ついに予告状で指定した日がやってきた。園田邸はいつもより騒々しい。


…今までより人が多いな。


警察、警備員の他に恐らく園田が依頼したのであろう怖い顔のオジサン達もうじゃうじゃしている。もちろん青子のお父さんもこの場にいる。

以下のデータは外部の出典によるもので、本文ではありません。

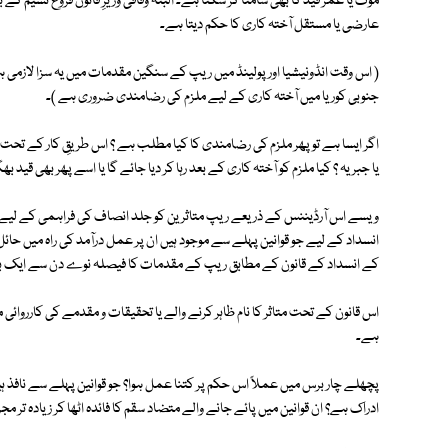
موت یا عمر قید کا بھی سامنا کر سکتا ہے۔ البتہ وفاقی وزیرِ قانون فروغ نسیم کے 
عارضی یا مستقل آختہ کاری کا حکم دیتا ہے۔
( اس وقت انڈونیشیا اور پولینڈ میں ریپ کے سنگین مقدمات میں یہ سزا لازمی ہ
جنوبی کوریا میں آختہ کاری کے لیے ملزم کی رضامندی ضروری ہے )۔
اگر ایسا ہے تو پھر ملزم کی رضامندی کا کیا مطلب ہے ؟ اس طریقِ کار کے ت
یا جبریہ ؟ کیا ملزم کو آختہ کاری کے بعد رہا کر دیا جائے گا یا اسے پھر بھی قید 
ویسے اس آرڈیننس کے ذریعے ریپ متاثرین کو جلد انصاف کی فراہمی کے لیے
انسداد کے لیے جو قوانین پہلے سے موجود ہیں ان پر عمل درآمد کی راہ میں حائل 
کے انسداد کے قانون کے مطابق ریپ کے مقدمات کا فیصلہ نوے دن سے ایک برس
اس قانون کے تحت متاثر کا نام ظاہر کرنے والے یا تحقیقات و مقدمے کی کارروائی می
ہے۔
پچھلے چار برس میں عملاً اس حکم پر کتنا عمل ہوا؟ جو قوانین پہلے سے نافذ ہی
ادراک ہے؟ ان قوانین میں پائے جانے والے متضاد سقم کا فائدہ اٹھا کر زیادہ تر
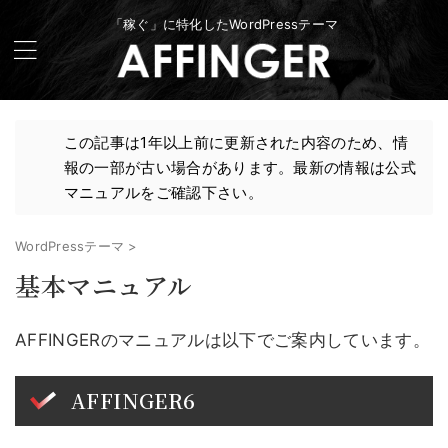
「稼ぐ」に特化したWordPressテーマ
この記事は1年以上前に更新された内容のため、情
報の一部が古い場合があります。最新の情報は公式
マニュアルをご確認下さい。
WordPressテーマ
>
基本マニュアル
AFFINGERのマニュアルは以下でご案内しています。
AFFINGER6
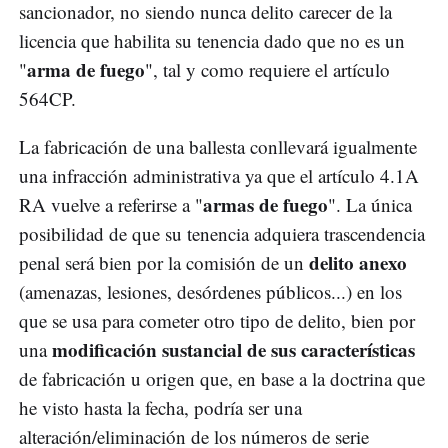
sancionador, no siendo nunca delito carecer de la
licencia que habilita su tenencia dado que no es un
arma de fuego
"
", tal y como requiere el artículo
564CP.
La fabricación de una ballesta conllevará igualmente
una infracción administrativa ya que el artículo 4.1A
armas de fuego
RA vuelve a referirse a "
". La única
posibilidad de que su tenencia adquiera trascendencia
delito anexo
penal será bien por la comisión de un
(amenazas, lesiones, desórdenes públicos...) en los
que se usa para cometer otro tipo de delito, bien por
modificación sustancial de sus características
una
de fabricación u origen que, en base a la doctrina que
he visto hasta la fecha, podría ser una
alteración/eliminación de los números de serie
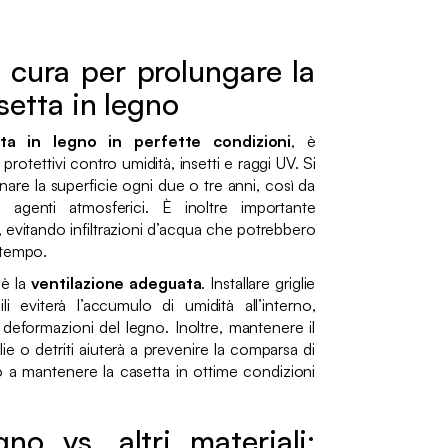
cura per prolungare la
asetta in legno
a in legno in perfette condizioni
, è
protettivi contro umidità, insetti e raggi UV. Si
nare la superficie ogni due o tre anni, così da
li agenti atmosferici. È inoltre importante
re, evitando infiltrazioni d’acqua che potrebbero
 tempo.
 è la
ventilazione adeguata
. Installare griglie
li eviterà l’accumulo di umidità all’interno,
 deformazioni del legno. Inoltre, mantenere il
ie o detriti aiuterà a prevenire la comparsa di
do a mantenere la casetta in ottime condizioni
o vs. altri materiali:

警備員に変装した私は乙女の祈りがある部屋で待機していた。中央には乙女の祈り、その正面には園田。さらにそれを取り囲む警察や私達警備員。時間まであと10分。立ちっぱなしはやはり疲れる。それにしても快斗のヤツ一体どこに…。


「父さん」


「おぉ、隆治!」


ドアが開かれたかと思うと、園田家ご子息である隆治が入ってきた。彼は園田とは顔つきがまるで違う。学校では人気がありそうだ。


「すごい人だね」


「まぁな。これぐらいしないと」


隆治は園田から少し離れたソファーに腰掛ける。そして使用人を呼び、コーヒーを持ってこさせた。


「もうすぐだね」


「あぁ」


カチカチと置き時計の針の音がやけに聞こえる。時間が経つのが遅い。


そろそろ、かな。


ちらりと腕時計を盗み見る。秒針は確実に頂点に向かっていた。


5…4…3…2…1。


フッと暗くなる室内に騒つく警備員達。警察は慣れているのか動じていない。


「な、なんだ?」


「停電か!!?」


事前に電気系統が時間になるとショートするように仕掛けていた。


うん、時間ピッタリ。


ニヤッと微笑みながら、私はスッと窓を指差した。


「お、おいっ!あれは!」


小型変声機を使って叫ぶと、皆が一斉に窓を見た。


「ブラック!!?」


逆光で影しか見えないブラック。だが屋上にいる佐伯がブラックの格好をさせたマネキンをぶら下げているだけだ。


「像を護れ!」


青子のお父さんの言葉に、私は像に近づく。そして隠し持っていたレプリカとすり替えた。


よし、これで…!


「そこのキミ」


急に肩を叩かれ、私は身体を震わせた。振り返るとそこには園田がいた。


「それをどうするつもりだい?」


「…………っ!」


腕を掴まれて乙女の祈りは奪い返された。さらに警察に囲まれた私は逃げ場を失った。


くそっ!私が捕まるなんて!


「ついに捕まえたぞブラック!年貢の納め時だなぁ!」


青子のお父さんはガハハと大きく口を開けて笑っている。


煙幕を…!


空いてる手で胸元にしまってある煙幕弾を取ろうとするが、それを別の警察に阻止されてしまった。


どうしようどうしよう!


初めての事で頭が上手く働かない。ぎゅっと目を瞑り、絶望の中に身を投じたその時。


ボンッ


「な、煙幕!!?」


辺りを白い煙が包み込んだ。何が起こったのか分からず困惑していると、腰の辺りに腕を回された。


「まったく、貴女という人は」


耳元で囁かれた言葉。聞き覚えのある声に私は目を見開いた。